Mais l'idée même de devoir encore me débattre avec des plumes ne me plaisait guère et j'écartais bien vite l'idée de faire de cet être emplumé mon prochain repas. Les lapins étaient bien meilleurs après cette période de vache maigre. Mon repas me pesait encore mais cela ne m'empêcherais pas de me défendre si le besoin s'en faisait sentir. Je mis un peu plus de poids sur mon membre blessé afin de savoir si je pourrais ou non compter dessus et, comme la douleur revenait lentement, je sus ce qu'il en était. Quelques minutes de lutte tout au plus, après je ne pourrais guère plus que sautiller sur trois pattes.

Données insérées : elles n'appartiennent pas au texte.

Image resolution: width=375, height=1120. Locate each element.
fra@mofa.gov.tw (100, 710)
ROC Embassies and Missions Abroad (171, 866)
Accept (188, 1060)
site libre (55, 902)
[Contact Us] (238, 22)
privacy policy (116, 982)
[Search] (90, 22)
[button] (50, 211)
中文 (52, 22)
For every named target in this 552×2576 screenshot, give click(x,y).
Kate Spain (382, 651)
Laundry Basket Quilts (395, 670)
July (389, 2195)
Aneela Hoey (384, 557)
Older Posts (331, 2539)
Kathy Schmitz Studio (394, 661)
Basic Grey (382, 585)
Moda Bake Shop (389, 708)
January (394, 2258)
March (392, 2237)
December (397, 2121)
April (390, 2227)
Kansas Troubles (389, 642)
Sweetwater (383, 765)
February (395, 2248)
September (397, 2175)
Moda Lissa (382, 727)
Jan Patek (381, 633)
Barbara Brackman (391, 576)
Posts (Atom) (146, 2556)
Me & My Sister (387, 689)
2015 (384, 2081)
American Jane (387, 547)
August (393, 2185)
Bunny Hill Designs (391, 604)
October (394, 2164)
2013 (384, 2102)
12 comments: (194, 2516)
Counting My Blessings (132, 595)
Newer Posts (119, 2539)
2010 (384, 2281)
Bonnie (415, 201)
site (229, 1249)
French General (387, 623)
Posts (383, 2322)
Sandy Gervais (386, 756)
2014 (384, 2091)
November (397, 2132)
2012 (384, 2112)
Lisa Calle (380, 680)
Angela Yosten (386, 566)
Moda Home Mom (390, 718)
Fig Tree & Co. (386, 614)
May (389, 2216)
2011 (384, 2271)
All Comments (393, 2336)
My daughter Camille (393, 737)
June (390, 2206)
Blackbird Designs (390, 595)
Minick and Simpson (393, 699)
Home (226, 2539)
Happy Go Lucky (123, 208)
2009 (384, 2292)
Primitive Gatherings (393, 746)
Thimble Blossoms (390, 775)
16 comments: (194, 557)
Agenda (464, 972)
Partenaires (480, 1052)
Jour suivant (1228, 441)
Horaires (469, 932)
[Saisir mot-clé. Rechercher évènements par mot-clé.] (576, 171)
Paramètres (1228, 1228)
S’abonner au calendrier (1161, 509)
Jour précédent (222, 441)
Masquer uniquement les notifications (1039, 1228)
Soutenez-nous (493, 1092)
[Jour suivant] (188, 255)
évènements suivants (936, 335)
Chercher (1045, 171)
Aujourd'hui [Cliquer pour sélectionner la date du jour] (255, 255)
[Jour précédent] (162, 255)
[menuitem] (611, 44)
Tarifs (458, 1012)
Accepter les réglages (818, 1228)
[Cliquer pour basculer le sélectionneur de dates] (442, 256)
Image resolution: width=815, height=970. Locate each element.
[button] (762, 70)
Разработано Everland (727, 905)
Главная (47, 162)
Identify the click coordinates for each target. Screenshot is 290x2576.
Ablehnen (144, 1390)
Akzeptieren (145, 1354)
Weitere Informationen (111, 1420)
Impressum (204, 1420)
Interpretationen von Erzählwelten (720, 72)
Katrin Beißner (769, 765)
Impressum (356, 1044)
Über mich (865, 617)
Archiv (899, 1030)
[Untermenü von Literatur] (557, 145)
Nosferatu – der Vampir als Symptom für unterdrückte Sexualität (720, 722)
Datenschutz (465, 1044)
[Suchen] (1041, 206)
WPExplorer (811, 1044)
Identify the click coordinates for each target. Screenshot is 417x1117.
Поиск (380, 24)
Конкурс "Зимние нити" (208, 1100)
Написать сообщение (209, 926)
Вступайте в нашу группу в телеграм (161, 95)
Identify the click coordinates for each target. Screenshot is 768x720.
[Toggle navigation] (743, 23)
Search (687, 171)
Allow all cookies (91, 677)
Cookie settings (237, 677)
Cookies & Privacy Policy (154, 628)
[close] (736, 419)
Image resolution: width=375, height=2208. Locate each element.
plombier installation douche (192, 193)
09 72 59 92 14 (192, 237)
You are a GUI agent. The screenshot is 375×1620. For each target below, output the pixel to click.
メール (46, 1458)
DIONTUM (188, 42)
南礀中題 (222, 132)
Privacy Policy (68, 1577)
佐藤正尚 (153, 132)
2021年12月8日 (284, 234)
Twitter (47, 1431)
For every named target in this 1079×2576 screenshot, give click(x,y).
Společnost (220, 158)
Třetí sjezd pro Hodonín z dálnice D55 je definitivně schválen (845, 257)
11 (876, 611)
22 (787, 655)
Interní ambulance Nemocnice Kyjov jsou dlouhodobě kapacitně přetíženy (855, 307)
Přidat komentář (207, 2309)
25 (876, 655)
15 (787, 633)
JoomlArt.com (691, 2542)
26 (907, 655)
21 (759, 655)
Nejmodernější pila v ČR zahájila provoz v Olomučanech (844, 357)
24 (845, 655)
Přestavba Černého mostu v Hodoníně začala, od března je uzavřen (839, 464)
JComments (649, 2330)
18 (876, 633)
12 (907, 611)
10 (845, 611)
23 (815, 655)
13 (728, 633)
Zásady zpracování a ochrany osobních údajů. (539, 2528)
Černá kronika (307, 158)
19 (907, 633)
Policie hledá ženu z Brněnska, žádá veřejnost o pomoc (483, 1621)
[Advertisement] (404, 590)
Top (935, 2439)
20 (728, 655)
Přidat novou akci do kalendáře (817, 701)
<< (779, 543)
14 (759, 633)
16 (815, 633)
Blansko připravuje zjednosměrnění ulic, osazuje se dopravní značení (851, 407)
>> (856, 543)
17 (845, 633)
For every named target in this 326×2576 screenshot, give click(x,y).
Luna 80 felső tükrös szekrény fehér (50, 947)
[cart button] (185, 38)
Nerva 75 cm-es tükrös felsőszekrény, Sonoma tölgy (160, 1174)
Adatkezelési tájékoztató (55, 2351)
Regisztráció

Le regret de n'avoir pu me reposer se changea vite en frustration et ma colère se dirigea vers le volatil. Le manque de sommeil et la fatigue n’arrangeant en rien mon état, ma prudence était au niveau zéro en l'instant et j'aurais juste voulut finir mon somme pour pouvoir chasser encore une ou deux fois.

-Tu y perdrais des plumes je pense, j'ai encore de bonnes dents, pas comme les chiens miteux des hommes. Pas très malignes ces bêtes là. Tu aurais bien tords d'essayer de goutter à la viande qui est là, et puis...

Me repassant les paroles du danger potentiel je me rendis compte qu'elles sonnaient un peu plus vrai au fur et à mesure que les secondes s’égrenaient. Elle avait bien l'intention de faire de moi son repas ! Je devais trouver quelque chose pour détourner son attention de moi, pour la diriger vers une autre source de nourriture toute aussi simple, une proie qui ne serait pas moi. Un grognement ennuyé m'échappa. Ma route ne s'arrêterait pas ici, hors de question ! J'étais la dernière et je ne comptais pas disparaître ! Ah ça non ! Impossible ! Je sentais qu'il me restait des choses à faire, et... peut-être, si j'en trouvais le courage, une vengeance à mener à bien. Leurs odeurs étaient encrés dans ma mémoire et, à ce souvenir, je sentis mes babines frémir, prêtes à se découvrir ; mais la peur revint vite me ronger. Une idée germa doucement dans mon esprit alors que mon regard scrutait l'oiseau, je retrouvais peu à peu mon calme.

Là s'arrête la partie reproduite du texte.